- **Recorded information**:
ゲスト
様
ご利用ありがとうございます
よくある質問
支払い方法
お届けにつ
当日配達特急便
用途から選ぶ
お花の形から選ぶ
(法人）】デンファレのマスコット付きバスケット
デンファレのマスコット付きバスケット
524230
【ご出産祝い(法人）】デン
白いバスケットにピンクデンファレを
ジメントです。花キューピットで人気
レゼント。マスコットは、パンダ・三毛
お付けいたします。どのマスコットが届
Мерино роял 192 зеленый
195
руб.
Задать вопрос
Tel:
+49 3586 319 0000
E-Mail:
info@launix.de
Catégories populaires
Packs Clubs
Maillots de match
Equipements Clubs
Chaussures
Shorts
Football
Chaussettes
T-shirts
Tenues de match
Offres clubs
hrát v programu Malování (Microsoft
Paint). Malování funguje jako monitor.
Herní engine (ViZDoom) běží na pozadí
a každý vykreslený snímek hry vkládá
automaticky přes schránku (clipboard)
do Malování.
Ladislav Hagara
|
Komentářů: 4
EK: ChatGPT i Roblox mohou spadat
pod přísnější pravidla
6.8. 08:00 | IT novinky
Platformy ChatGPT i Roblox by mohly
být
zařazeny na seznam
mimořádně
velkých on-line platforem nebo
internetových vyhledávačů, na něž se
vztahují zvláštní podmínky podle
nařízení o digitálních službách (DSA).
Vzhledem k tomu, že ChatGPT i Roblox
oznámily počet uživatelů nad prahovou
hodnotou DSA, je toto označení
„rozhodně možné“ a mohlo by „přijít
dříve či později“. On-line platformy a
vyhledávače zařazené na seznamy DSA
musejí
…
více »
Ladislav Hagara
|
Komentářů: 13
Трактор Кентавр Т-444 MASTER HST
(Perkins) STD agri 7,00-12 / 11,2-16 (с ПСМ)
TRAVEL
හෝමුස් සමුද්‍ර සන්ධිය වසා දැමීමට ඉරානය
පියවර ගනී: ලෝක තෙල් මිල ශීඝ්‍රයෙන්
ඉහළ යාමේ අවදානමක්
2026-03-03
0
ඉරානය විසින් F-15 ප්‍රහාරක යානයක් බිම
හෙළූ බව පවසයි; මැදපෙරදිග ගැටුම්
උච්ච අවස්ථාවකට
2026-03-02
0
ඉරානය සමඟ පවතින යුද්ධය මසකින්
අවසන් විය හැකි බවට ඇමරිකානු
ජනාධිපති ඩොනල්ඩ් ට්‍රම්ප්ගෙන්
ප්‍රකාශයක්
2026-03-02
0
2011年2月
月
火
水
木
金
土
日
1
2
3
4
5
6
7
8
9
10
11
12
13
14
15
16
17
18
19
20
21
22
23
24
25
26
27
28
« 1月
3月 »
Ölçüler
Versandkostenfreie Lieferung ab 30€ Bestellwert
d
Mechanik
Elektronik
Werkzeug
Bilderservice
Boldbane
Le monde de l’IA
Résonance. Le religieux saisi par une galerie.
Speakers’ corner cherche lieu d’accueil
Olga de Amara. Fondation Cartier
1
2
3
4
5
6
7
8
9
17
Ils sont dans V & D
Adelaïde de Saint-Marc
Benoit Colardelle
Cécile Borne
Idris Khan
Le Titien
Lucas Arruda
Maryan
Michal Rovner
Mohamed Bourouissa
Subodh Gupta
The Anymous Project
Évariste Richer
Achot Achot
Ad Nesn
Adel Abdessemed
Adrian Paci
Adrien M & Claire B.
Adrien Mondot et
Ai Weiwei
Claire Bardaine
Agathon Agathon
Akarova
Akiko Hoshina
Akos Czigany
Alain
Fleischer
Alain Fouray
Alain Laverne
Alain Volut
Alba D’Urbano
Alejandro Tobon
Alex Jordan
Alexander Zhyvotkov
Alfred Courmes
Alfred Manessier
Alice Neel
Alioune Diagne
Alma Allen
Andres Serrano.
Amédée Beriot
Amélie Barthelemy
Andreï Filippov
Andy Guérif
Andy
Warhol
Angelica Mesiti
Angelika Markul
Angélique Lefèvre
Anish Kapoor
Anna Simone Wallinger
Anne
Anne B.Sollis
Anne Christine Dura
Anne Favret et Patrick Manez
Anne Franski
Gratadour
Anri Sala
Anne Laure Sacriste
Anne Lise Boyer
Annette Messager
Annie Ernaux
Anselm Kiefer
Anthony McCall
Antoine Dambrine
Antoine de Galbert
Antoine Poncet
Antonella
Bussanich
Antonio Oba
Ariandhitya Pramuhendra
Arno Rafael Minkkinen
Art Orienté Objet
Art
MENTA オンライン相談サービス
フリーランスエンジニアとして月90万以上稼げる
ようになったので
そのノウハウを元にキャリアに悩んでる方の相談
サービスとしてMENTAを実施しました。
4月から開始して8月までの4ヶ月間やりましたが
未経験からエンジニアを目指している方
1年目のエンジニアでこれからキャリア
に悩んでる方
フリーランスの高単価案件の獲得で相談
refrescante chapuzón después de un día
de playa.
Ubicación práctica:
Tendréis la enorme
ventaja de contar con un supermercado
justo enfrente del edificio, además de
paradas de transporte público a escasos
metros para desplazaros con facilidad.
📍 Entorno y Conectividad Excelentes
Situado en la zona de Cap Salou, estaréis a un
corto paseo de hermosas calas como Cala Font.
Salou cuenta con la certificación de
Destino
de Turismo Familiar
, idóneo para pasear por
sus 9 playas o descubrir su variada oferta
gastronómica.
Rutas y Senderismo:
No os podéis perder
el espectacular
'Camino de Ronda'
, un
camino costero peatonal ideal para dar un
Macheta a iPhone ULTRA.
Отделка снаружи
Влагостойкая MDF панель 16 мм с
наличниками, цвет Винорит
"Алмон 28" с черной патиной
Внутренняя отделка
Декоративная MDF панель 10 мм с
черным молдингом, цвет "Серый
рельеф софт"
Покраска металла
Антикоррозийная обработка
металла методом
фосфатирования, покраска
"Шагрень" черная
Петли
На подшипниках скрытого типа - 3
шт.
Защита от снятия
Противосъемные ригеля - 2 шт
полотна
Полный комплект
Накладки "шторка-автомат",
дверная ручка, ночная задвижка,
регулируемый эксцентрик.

- **Required work**:
Write down all of the records again, word for word.

- **Response below**:
ゲスト
様
ご利用ありがとうございます
よくある質問
支払い方法
お届けにつ
当日配達特急便
用途から選ぶ
お花の形から選ぶ
(法人）】デンファレのマスコット付きバスケット
デンファレのマスコット付きバスケット
524230
【ご出産祝い(法人）】デン
白いバスケットにピンクデンファレを
ジメントです。花キューピットで人気
レゼント。マスコットは、パンダ・三毛
お付けいたします。どのマスコットが届
Мерино роял 192 зеленый
195
руб.
Задать вопрос
Tel:
+49 3586 319 0000
E-Mail:
info@launix.de
Catégories populaires
Packs Clubs
Maillots de match
Equipements Clubs
Chaussures
Shorts
Football
Chaussettes
T-shirts
Tenues de match
Offres clubs
hrát v programu Malování (Microsoft
Paint). Malování funguje jako monitor.
Herní engine (ViZDoom) běží na pozadí
a každý vykreslený snímek hry vkládá
automaticky přes schránku (clipboard)
do Malování.
Ladislav Hagara
|
Komentářů: 4
EK: ChatGPT i Roblox mohou spadat
pod přísnější pravidla
6.8. 08:00 | IT novinky
Platformy ChatGPT i Roblox by mohly
být
zařazeny na seznam
mimořádně
velkých on-line platforem nebo
internetových vyhledávačů, na něž se
vztahují zvláštní podmínky podle
nařízení o digitálních službách (DSA).
Vzhledem k tomu, že ChatGPT i Roblox
oznámily počet uživatelů nad prahovou
hodnotou DSA, je toto označení
„rozhodně možné“ a mohlo by „přijít
dříve či později“. On-line platformy a
vyhledávače zařazené na seznamy DSA
musejí
…
více »
Ladislav Hagara
|
Komentářů: 13
Трактор Кентавр Т-444 MASTER HST
(Perkins) STD agri 7,00-12 / 11,2-16 (с ПСМ)
TRAVEL
හෝමුස් සමුද්‍ර සන්ධිය වසා දැමීමට ඉරානය
පියවර ගනී: ලෝක තෙල් මිල ශීඝ්‍රයෙන්
ඉහළ යාමේ අවදානමක්
2026-03-03
0
ඉරානය විසින් F-15 ප්‍රහාරක යානයක් බිම
හෙළූ බව පවසයි; මැදපෙරදිග ගැටුම්
උච්ච අවස්ථාවකට
2026-03-02
0
ඉරානය සමඟ පවතින යුද්ධය මසකින්
අවසන් විය හැකි බවට ඇමරිකානු
ජනාධිපති ඩොනල්ඩ් ට්‍රම්ප්ගෙන්
ප්‍රකාශයක්
2026-03-02
0
2011年2月
月
火
水
木
金
土
日
1
2
3
4
5
6
7
8
9
10
11
12
13
14
15
16
17
18
19
20
21
22
23
24
25
26
27
28
« 1月
3月 »
Ölçüler
Versandkostenfreie Lieferung ab 30€ Bestellwert
d
Mechanik
Elektronik
Werkzeug
Bilderservice
Boldbane
Le monde de l’IA
Résonance. Le religieux saisi par une galerie.
Speakers’ corner cherche lieu d’accueil
Olga de Amara. Fondation Cartier
1
2
3
4
5
6
7
8
9
17
Ils sont dans V & D
Adelaïde de Saint-Marc
Benoit Colardelle
Cécile Borne
Idris Khan
Le Titien
Lucas Arruda
Maryan
Michal Rovner
Mohamed Bourouissa
Subodh Gupta
The Anymous Project
Évariste Richer
Achot Achot
Ad Nesn
Adel Abdessemed
Adrian Paci
Adrien M & Claire B.
Adrien Mondot et
Ai Weiwei
Claire Bardaine
Agathon Agathon
Akarova
Akiko Hoshina
Akos Czigany
Alain
Fleischer
Alain Fouray
Alain Laverne
Alain Volut
Alba D’Urbano
Alejandro Tobon
Alex Jordan
Alexander Zhyvotkov
Alfred Courmes
Alfred Manessier
Alice Neel
Alioune Diagne
Alma Allen
Andres Serrano.
Amédée Beriot
Amélie Barthelemy
Andreï Filippov
Andy Guérif
Andy
Warhol
Angelica Mesiti
Angelika Markul
Angélique Lefèvre
Anish Kapoor
Anna Simone Wallinger
Anne
Anne B.Sollis
Anne Christine Dura
Anne Favret et Patrick Manez
Anne Franski
Gratadour
Anri Sala
Anne Laure Sacriste
Anne Lise Boyer
Annette Messager
Annie Ernaux
Anselm Kiefer
Anthony McCall
Antoine Dambrine
Antoine de Galbert
Antoine Poncet
Antonella
Bussanich
Antonio Oba
Ariandhitya Pramuhendra
Arno Rafael Minkkinen
Art Orienté Objet
Art
MENTA オンライン相談サービス
フリーランスエンジニアとして月90万以上稼げる
ようになったので
そのノウハウを元にキャリアに悩んでる方の相談
サービスとしてMENTAを実施しました。
4月から開始して8月までの4ヶ月間やりましたが
未経験からエンジニアを目指している方
1年目のエンジニアでこれからキャリア
に悩んでる方
フリーランスの高単価案件の獲得で相談
refrescante chapuzón después de un día
de playa.
Ubicación práctica:
Tendréis la enorme
ventaja de contar con un supermercado
justo enfrente del edificio, además de
paradas de transporte público a escasos
metros para desplazaros con facilidad.
📍 Entorno y Conectividad Excelentes
Situado en la zona de Cap Salou, estaréis a un
corto paseo de hermosas calas como Cala Font.
Salou cuenta con la certificación de
Destino
de Turismo Familiar
, idóneo para pasear por
sus 9 playas o descubrir su variada oferta
gastronómica.
Rutas y Senderismo:
No os podéis perder
el espectacular
'Camino de Ronda'
, un
camino costero peatonal ideal para dar un
Macheta a iPhone ULTRA.
Отделка снаружи
Влагостойкая MDF панель 16 мм с
наличниками, цвет Винорит
"Алмон 28" с черной патиной
Внутренняя отделка
Декоративная MDF панель 10 мм с
черным молдингом, цвет "Серый
рельеф софт"
Покраска металла
Антикоррозийная обработка
металла методом
фосфатирования, покраска
"Шагрень" черная
Петли
На подшипниках скрытого типа - 3
шт.
Защита от снятия
Противосъемные ригеля - 2 шт
полотна
Полный комплект
Накладки "шторка-автомат",
дверная ручка, ночная задвижка,
регулируемый эксцентрик.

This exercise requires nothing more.